Mission Hospital and Mission Hospital McDowell, the two hospitals operated by HCA Healthcare with a labor and delivery department, also employ CNMs. While CNMs are not available 24/7, there are OB physicians and OB nurses available.
Mission’s labor and delivery department provides expectant mothers tools that birth centers also use, like birthing tubs and birthing stools, says Mary Cascio, director for women’s services at Mission Hospital Asheville. She also notes that the only neonatal intensive care unit in the area is located at Mission Hospital Asheville. “Even the healthiest of mothers can run into a medical emergency during the birthing process, during which being in the hospital can help save that baby’s life,” she says.
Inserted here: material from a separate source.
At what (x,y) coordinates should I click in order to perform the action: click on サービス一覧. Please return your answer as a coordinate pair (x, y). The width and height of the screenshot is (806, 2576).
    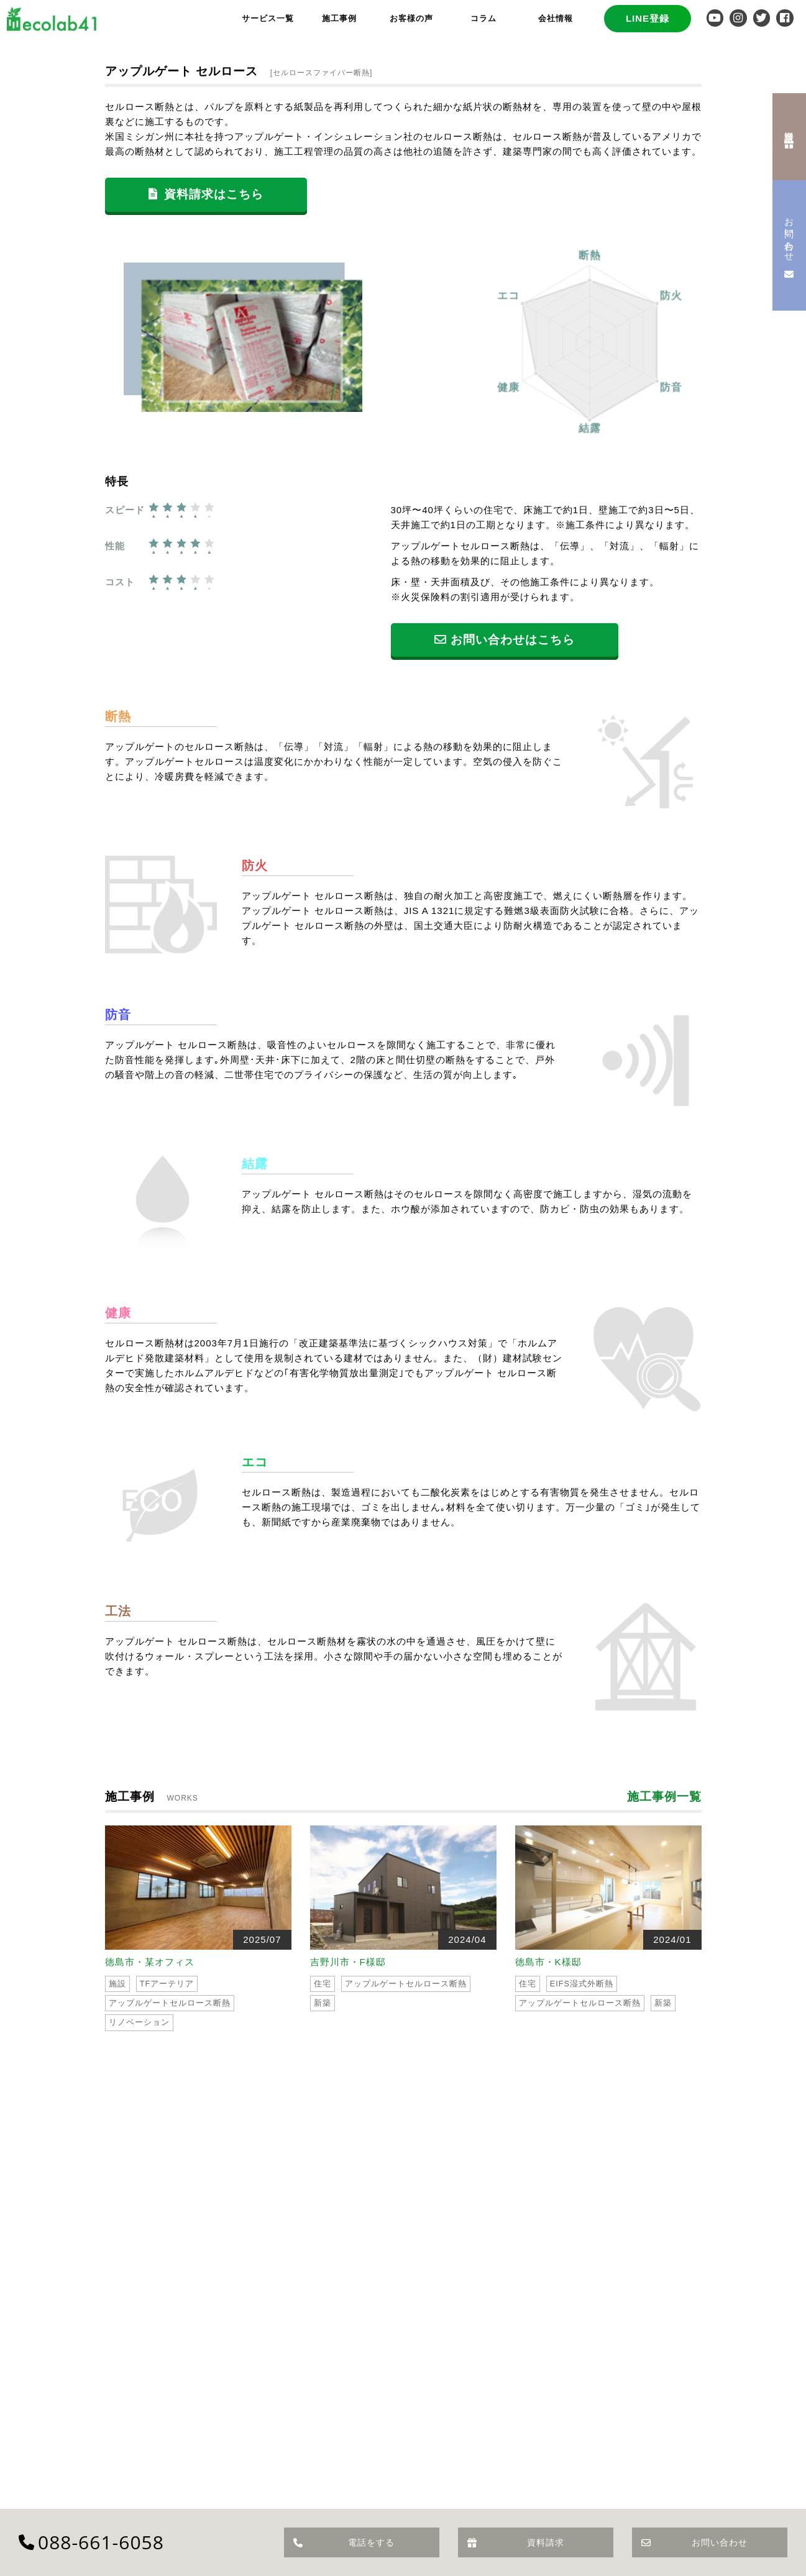
    Looking at the image, I should click on (268, 18).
Adds Nancy Lindell, spokesperson for HCA’s North Carolina division, “Mission offers the type of birthing experience that mothers want to have. However, we prioritize the health of the mother and the baby and have the emergency services available should that birthing experience not go exactly as they had hoped.”
Nevertheless, the obstetrics community is concerned by the narrowing of options for an out-of-hospital birth experience. Koerber worries about families who do not want a hospital birth or who live in obstetrical deserts where there are few options for OB-GYN care, “feeling inclined to take matters into their own hands and do what we call a free birth” — a home birth without a midwife or physician present.
“This is a community with such a rich midwifery tradition that it’s just so sad to see options reduced for women,” adds Byrd. “The birth center provided a safe option for women to have choice in their place of delivery and the type of care they received. I’m just so saddened to have that option reduced.”